* WHAT TO PRODUCE:
The response should be the records below, repeated exactly, with each picture left out.

* DATA UNDER STUDY:
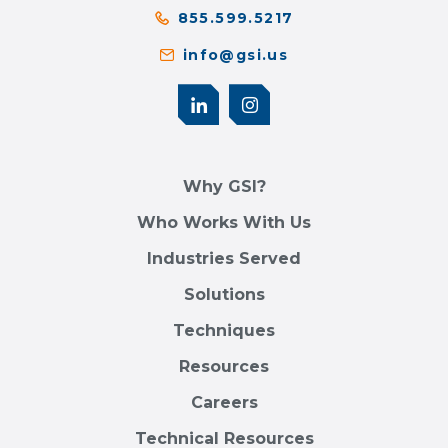
855.599.5217
info@gsi.us
Why GSI?
Who Works With Us
Industries Served
Solutions
Techniques
Resources
Careers
Technical Resources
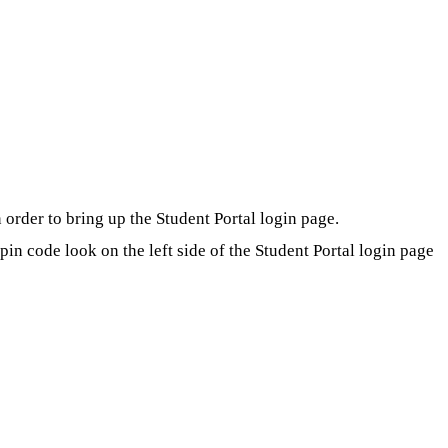
order to bring up the Student Portal login page.
in code look on the left side of the Student Portal login page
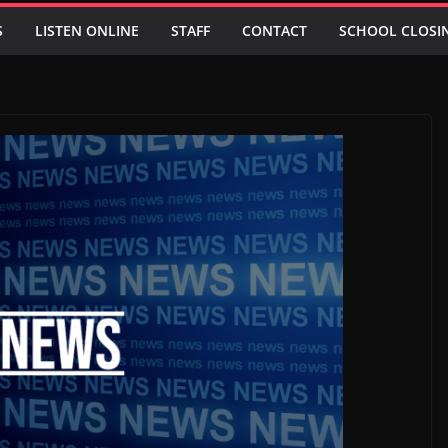
S
LISTEN ONLINE
STAFF
CONTACT
SCHOOL CLOSI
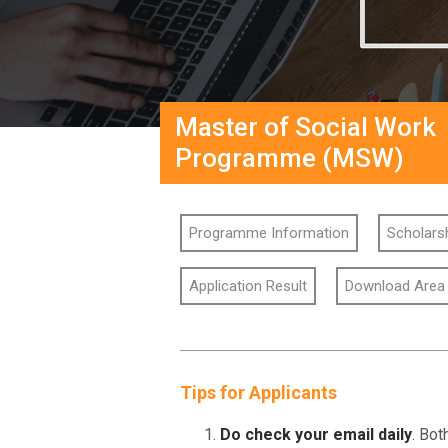
Master of Social Work
Programme (MSW)
Programme Information
Scholarsh
Application Result
Download Area
Tips for Applicants
Do check your email daily
. Bot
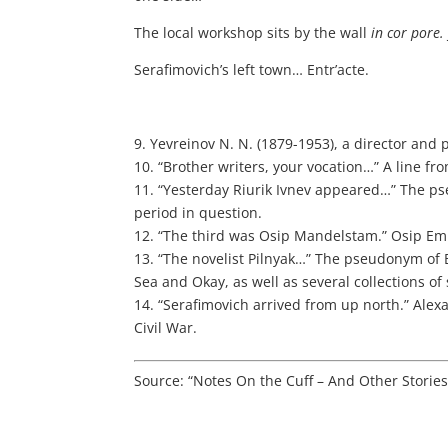
The local workshop sits by the wall
in cor pore
Serafimovich’s left town… Entr’acte.
9. Yevreinov N. N. (1879-1953), a director and 
10. “Brother writers, your vocation…” A line f
11. “Yesterday Riurik Ivnev appeared…” The ps
period in question.
12. “The third was Osip Mandelstam.” Osip Em
13. “The novelist Pilnyak…” The pseudonym of 
Sea and Okay, as well as several collections of 
14. “Serafimovich arrived from up north.” Alex
Civil War.
Source: “Notes On the Cuff – And Other Storie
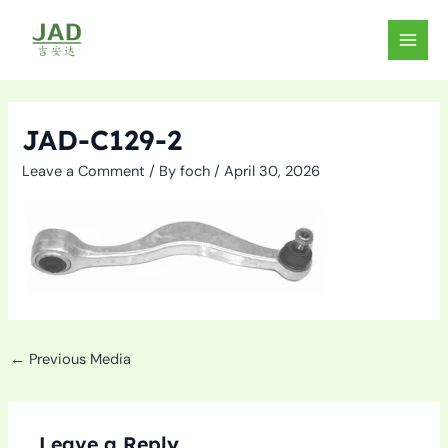
Skip
to
MAIN
content
MEN
JAD-C129-2
Leave a Comment
/ By
foch
/
April 30, 2026
←
Previous Media
Leave a Reply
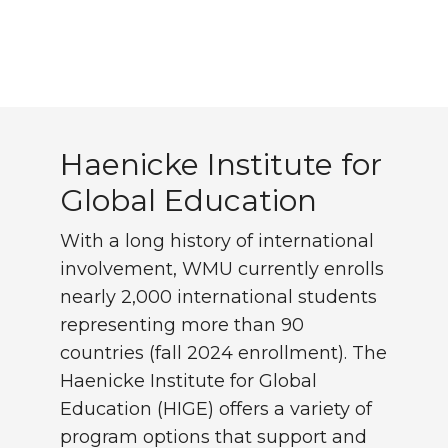
Haenicke Institute for 
Haenicke Institute for
Global Education
With a long history of international
involvement, WMU currently enrolls
nearly 2,000 international students
representing more than 90
countries (fall 2024 enrollment). The
Haenicke Institute for Global
Education (HIGE) offers a variety of
program options that support and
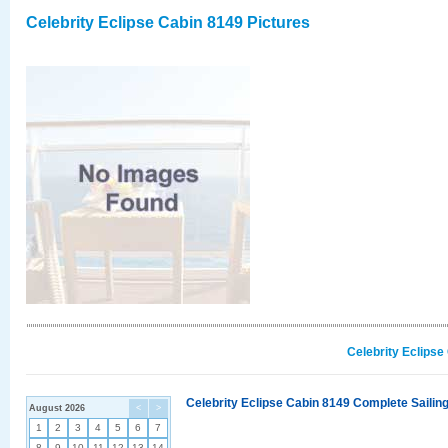
Celebrity Eclipse Cabin 8149 Pictures
Celebrity Eclipse
Celebrity Eclipse Cabin 8149 Complete Sailing
August 2026
<
>
1
2
3
4
5
6
7
8
9
10
11
12
13
14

* RESPONSE AREA:
855.599.5217
info@gsi.us
Why GSI?
Who Works With Us
Industries Served
Solutions
Techniques
Resources
Careers
Technical Resources
order to bring up the Student Portal login page.
in code look on the left side of the Student Portal login page
S
LISTEN ONLINE
STAFF
CONTACT
SCHOOL CLOSI
Master of Social Work
Programme (MSW)
Programme Information
Scholarsh
Application Result
Download Area
Tips for Applicants
Do check your email daily
. Bot
The local workshop sits by the wall
in cor pore
Serafimovich’s left town… Entr’acte.
9. Yevreinov N. N. (1879-1953), a director and 
10. “Brother writers, your vocation…” A line f
11. “Yesterday Riurik Ivnev appeared…” The ps
period in question.
12. “The third was Osip Mandelstam.” Osip Em
13. “The novelist Pilnyak…” The pseudonym of 
Sea and Okay, as well as several collections of 
14. “Serafimovich arrived from up north.” Alex
Civil War.
Source: “Notes On the Cuff – And Other Storie
Skip
to
MAIN
content
MEN
JAD-C129-2
Leave a Comment
/ By
foch
/
April 30, 2026
←
Previous Media
Leave a Reply
Haenicke Institute for 
Haenicke Institute for
Global Education
With a long history of international
involvement, WMU currently enrolls
nearly 2,000 international students
representing more than 90
countries (fall 2024 enrollment). The
Haenicke Institute for Global
Education (HIGE) offers a variety of
program options that support and
Celebrity Eclipse Cabin 8149 Pictures
Celebrity Eclipse
Celebrity Eclipse Cabin 8149 Complete Sailing
August 2026
<
>
1
2
3
4
5
6
7
8
9
10
11
12
13
14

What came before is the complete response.